Je vais vous accompagner pas à pas. On va voir ce qui se passe vraiment au décès du titulaire, comment débloquer une avance pour les dépenses urgentes, quels papiers réunir, et comment s'y prendre avec les principales banques belges. Le système belge a ses propres règles, plus souples qu'en France sur certains points.
Ce qui se passe au décès du titulaire
Dès qu'une banque belge apprend le décès d'un client, elle bloque immédiatement plusieurs choses. Les comptes individuels du défunt d'abord, qu'il s'agisse des comptes courants ou des comptes épargne. Les comptes-titres et les placements ensuite. Et le coffre-fort, qui est scellé.
Les comptes joints, eux, continuent de fonctionner pour le co-titulaire. Attention toutefois aux conditions, qui varient selon les banques : certaines limitent l'accès à 50 % des avoirs en attendant la suite de la succession.
L'avance pour les dépenses urgentes
La loi belge prévoit une bouffée d'air pour ne pas avoir à tout sortir de sa propre poche. Le conjoint marié, le cohabitant légal ou les héritiers peuvent disposer d'une avance sur les comptes du défunt pour faire face aux dépenses urgentes, comme les frais funéraires et les premières factures.
Cette avance est plafonnée à 5 000 €, ou à 50 % des soldes disponibles des comptes communs ou en indivision, en retenant le plus petit des deux montants. Pour l'obtenir, présentez l'acte de décès, votre pièce d'identité et un justificatif de votre lien avec le défunt. Ce mécanisme reprend l'esprit de l'avance française prévue par l'article L312-1-4.
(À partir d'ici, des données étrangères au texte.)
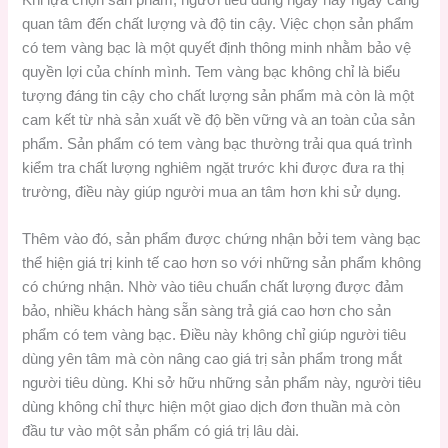
quan tâm đến chất lượng và độ tin cậy. Việc chọn sản phẩm
có tem vàng bạc là một quyết định thông minh nhằm bảo vệ
quyền lợi của chính mình. Tem vàng bạc không chỉ là biểu
tượng đáng tin cậy cho chất lượng sản phẩm mà còn là một
cam kết từ nhà sản xuất về độ bền vững và an toàn của sản
phẩm. Sản phẩm có tem vàng bạc thường trải qua quá trình
kiểm tra chất lượng nghiêm ngặt trước khi được đưa ra thị
trường, điều này giúp người mua an tâm hơn khi sử dụng.
Thêm vào đó, sản phẩm được chứng nhận bởi tem vàng bạc
thể hiện giá trị kinh tế cao hơn so với những sản phẩm không
có chứng nhận. Nhờ vào tiêu chuẩn chất lượng được đảm
bảo, nhiều khách hàng sẵn sàng trả giá cao hơn cho sản
phẩm có tem vàng bạc. Điều này không chỉ giúp người tiêu
dùng yên tâm mà còn nâng cao giá trị sản phẩm trong mắt
người tiêu dùng. Khi sở hữu những sản phẩm này, người tiêu
dùng không chỉ thực hiện một giao dịch đơn thuần mà còn
đầu tư vào một sản phẩm có giá trị lâu dài.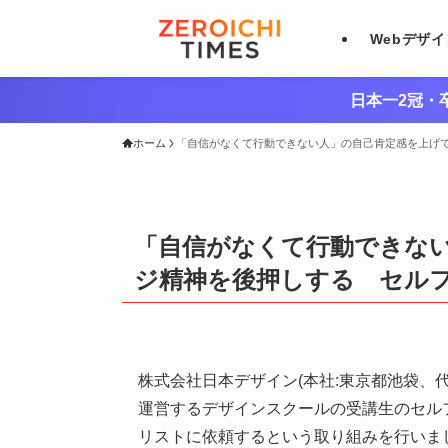
Webデザ
日本一2冠・卒
ホーム
「自信がなくて行動できない人」の自己肯定感を上げて
「自信がなくて行動できな
ジ精神を後押しする セルフ
株式会社日本デザイン(本社:東京都池袋、代
運営するデザインスクールの受講生のセル
リストに依頼するという取り組みを行いま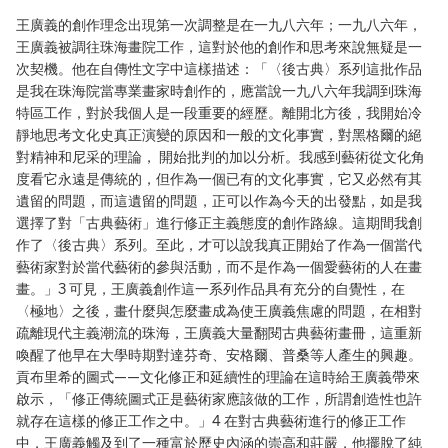
王廣義的創作理念出現第一次調整是在一九八六年；一九八六年，
王廣義被調往珠海畫院工作，這對於他的創作和思考來說無疑是一
次契機。他在自傳性文字中這樣描述：「〈後古典〉系列這批作品
是我在珠海院當專業畫家時創作的，應當說一九八六年我調到珠海
特區工作，對於我個人是一段重要的經歷。離開北方後，我開始冷
靜地思考文化史真正演變的原因和一般的文化事實，對黑格爾的絕
對精神和尼采的理論， 開始批判的加以分析。我感到藝術從文化角
度看它永遠是傳統的，但作為一個已有的文化事實，它又必然有其
遺留的問題，而這遺留的問題，正可以作為今天的出發點，如是我
選擇了對「古典藝術」進行修正主義態度的創作路線。這期間我創
作了〈後古典〉系列。至此，才可以說我真正開始了作為一個當代
藝術家對於當代藝術的參與活動，而不是作為一個愛藝術的人在畫
畫。」3 可見，王廣義創作這一系列作品具有充分的自覺性，在
〈極地〉之後，畫什麼與怎麼畫成為使王廣義焦慮的問題，在相對
疏離現代主義潮流的珠海，王廣義大量翻閱古典藝術畫冊，這重新
喚醒了他早在大學時期對達芬奇、安格爾、普桑等人產生的興趣。
貢布里希的圖式——文化修正和延續性的理論在這時給王廣義帶來
啟示，「修正傳統圖式正是藝術家應該做的工作，所謂創造性也許
就存在這樣的修正工作之中。」4 在對古典藝術進行的修正工作
中，王廣義觸及到了一種富於歷史內涵的崇高和莊嚴，他擺脫了純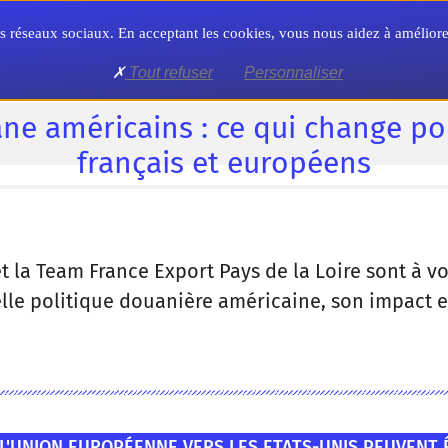
Territoire
Formation
Formalités
 nos réseaux sociaux. En acceptant les cookies, vous nous aidez à amélio
Tout refuser
Personnaliser
ne américains : ce qui change po
français et européens
 et la Team France Export Pays de la Loire sont à 
le politique douanière américaine, son impact et
L'UNION EUROPÉENNE VERS LES ETATS-UNIS PEUVENT 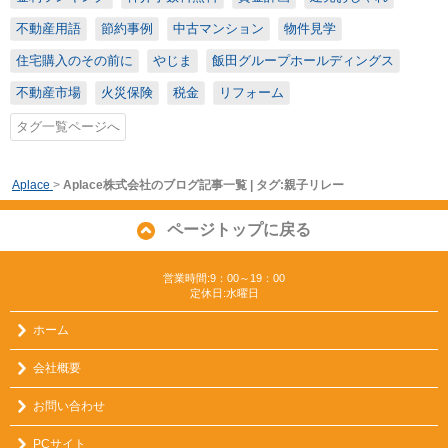
不動産用語
節約事例
中古マンション
物件見学
住宅購入のその前に
やじま
飯田グループホールディングス
不動産市場
火災保険
税金
リフォーム
タグ一覧ページへ
Aplace
>
Aplace株式会社のブログ記事一覧 | タグ:親子リレー
ページトップに戻る
営業時間:9：00～19：00
定休日:水曜日
ホーム
会社概要
お問い合わせ
PCサイト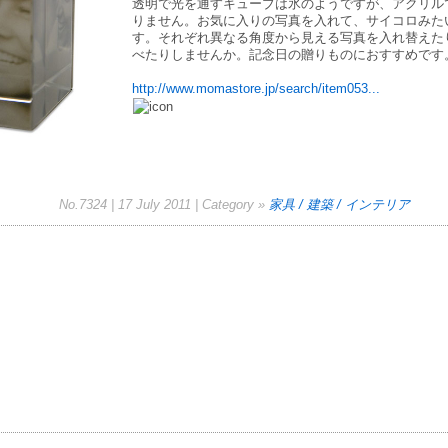
透明で光を通すキューブは氷のようですが、アクリル
りません。お気に入りの写真を入れて、サイコロみた
す。それぞれ異なる角度から見える写真を入れ替えた
べたりしませんか。記念日の贈りものにおすすめです
http://www.momastore.jp/search/item053...
No.7324 | 17 July 2011 | Category »
家具 / 建築 / インテリア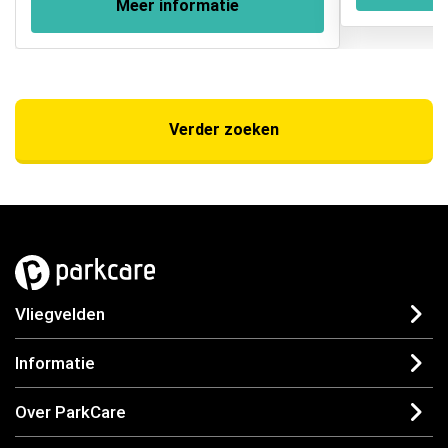
Meer informatie
Verder zoeken
Vliegvelden
Informatie
Over ParkCare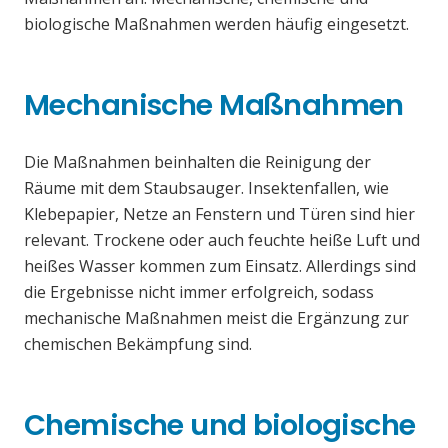
biologische Maßnahmen werden häufig eingesetzt.
Mechanische Maßnahmen
Die Maßnahmen beinhalten die Reinigung der
Räume mit dem Staubsauger. Insektenfallen, wie
Klebepapier, Netze an Fenstern und Türen sind hier
relevant. Trockene oder auch feuchte heiße Luft und
heißes Wasser kommen zum Einsatz. Allerdings sind
die Ergebnisse nicht immer erfolgreich, sodass
mechanische Maßnahmen meist die Ergänzung zur
chemischen Bekämpfung sind.
Chemische und biologische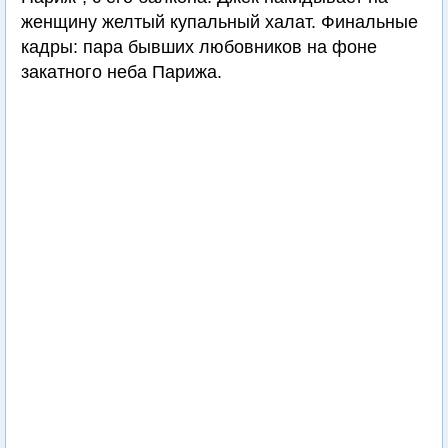
женщину желтый купальный халат. Финальные
кадры: пара бывших любовников на фоне
закатного неба Парижа.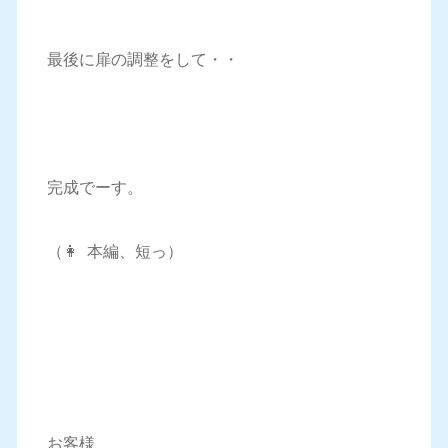
最後に扉の調整をして・・
完成でーす。
（👩 本編、短っ）
お客様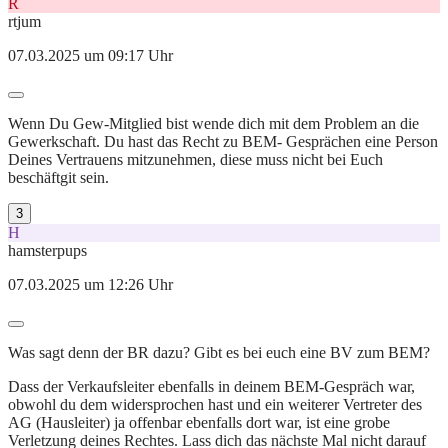
R
rtjum
07.03.2025 um 09:17 Uhr
Wenn Du Gew-Mitglied bist wende dich mit dem Problem an die
Gewerkschaft. Du hast das Recht zu BEM- Gesprächen eine Person
Deines Vertrauens mitzunehmen, diese muss nicht bei Euch
beschäftgit sein.
3
H
hamsterpups
07.03.2025 um 12:26 Uhr
Was sagt denn der BR dazu? Gibt es bei euch eine BV zum BEM?
Dass der Verkaufsleiter ebenfalls in deinem BEM-Gespräch war,
obwohl du dem widersprochen hast und ein weiterer Vertreter des
AG (Hausleiter) ja offenbar ebenfalls dort war, ist eine grobe
Verletzung deines Rechtes. Lass dich das nächste Mal nicht darauf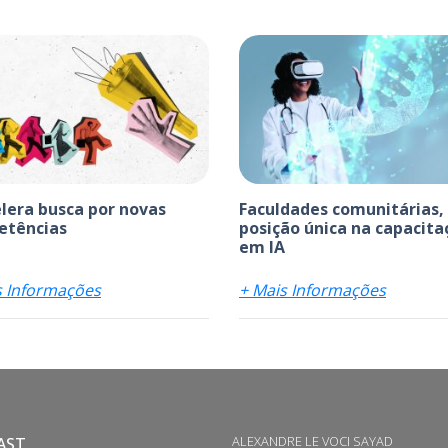
elera busca por novas
Faculdades comunitárias,
etências
posição única na capacita
em IA
s Informações
+ Mais Informações
ALEXANDRE LE VOCI SAYAD
AST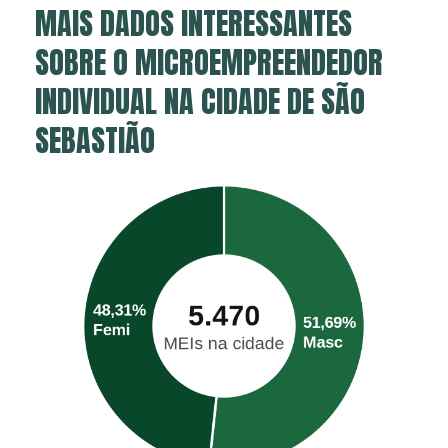
MAIS DADOS INTERESSANTES
SOBRE O MICROEMPREENDEDOR
INDIVIDUAL NA CIDADE DE SÃO
SEBASTIÃO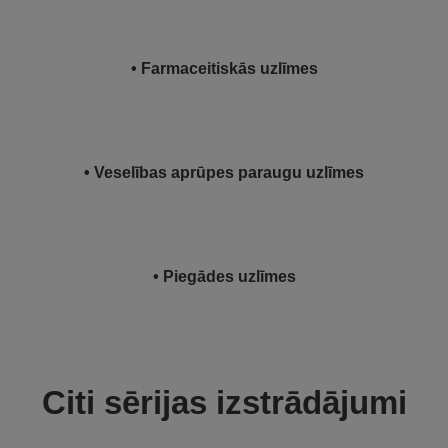
• Farmaceitiskās uzlīmes
• Veselības aprūpes paraugu uzlīmes
• Piegādes uzlīmes
Citi sērijas izstrādājumi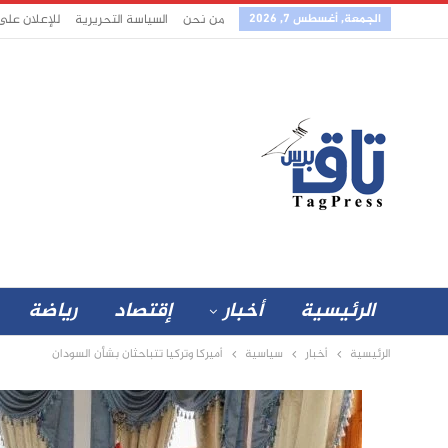
الجمعة, أغسطس 7, 2026
من نحن
السياسة التحريرية
للإعلان على
الرئيسية
أخبار
إقتصاد
رياضة
الرئيسية
أخبار
سياسية
أميركا وتركيا تتباحثان بشأن السودان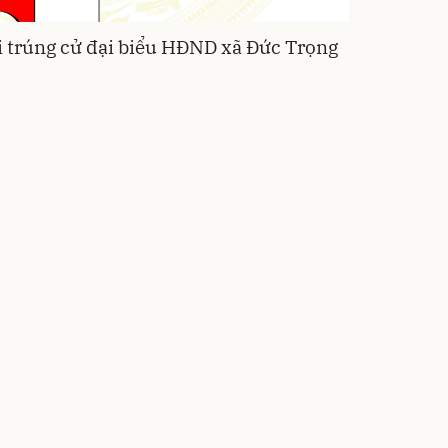
 trúng cử đại biểu HĐND xã Đức Trọng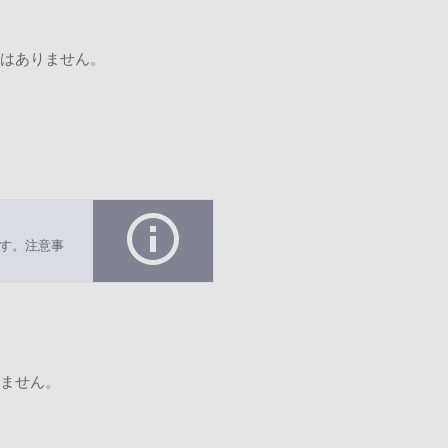
はありません。
す。注意事
ません。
Le certificat d'hérédité, la clé du déblocage
Pour débloquer définitivement les avoirs, la banque réclame un certificat d'hérédité. Ce document atteste deux choses : l'identité des héritiers qui peuvent prétendre aux avoirs, et la confirmation que les héritiers et le défunt n'avaient pas de dettes à la date du décès.
Vous pouvez l'obtenir de deux manières. Le bureau de l'enregistrement du SPF Finances le délivre gratuitement, pour les successions simples. Un notaire belge le délivre aussi, contre paiement, pour les situations plus complexes.
C'est là une vraie différence avec la France. Là où le notaire y est presque incontournable, les héritiers belges peuvent souvent obtenir ce certificat sans notaire, directement au bureau de l'enregistrement, pour les petites successions sans complication.
Les démarches, dans l'ordre
1. Retrouver les banques du défunt
Cherchez les cartes bancaires dans le portefeuille, les relevés dans le courrier, et repérez les prélèvements récurrents qui trahissent un compte actif.
2. Contacter chaque banque
Voici les points d'entrée des principaux établissements :
- BNP Paribas Fortis : déclaration de décès en ligne sur bnpparibasfortis.be/deces
- Belfius : agence locale ou téléphone du service successions
- KBC : agence locale (réseau dense en Flandre)
- ING Belgium : centre client succession
- Argenta : réseau d'agences agents
3. Réunir les pièces
- Acte de décès (original ou copie)
- Pièce d'identité du déclarant
- Justificatif du lien avec le défunt
- Numéro de compte du défunt, si vous le connaissez
- RIB pour l'avance ou le versement final
- Certificat d'hérédité, à fournir une fois obtenu
4. Retrouver tous les comptes avec le PCC
Si vous craignez d'oublier un compte, la Belgique dispose du Point de Contact Central des comptes et contrats financiers (PCC), géré par la Banque Nationale de Belgique. Il recense tous les comptes bancaires belges du défunt. La demande passe par le notaire ou se fait directement. C'est l'équivalent du FICOBA français.
Les frais et le coffre-fort
Les banques belges appliquent des frais de gestion de succession, de l'ordre de 100 à 300 € selon l'établissement et la complexité du dossier. Ils sont prélevés sur l'actif successoral. Certaines banques sont sensiblement plus chères que d'autres sur ce point : le notaire peut vous orienter selon le profil du défunt.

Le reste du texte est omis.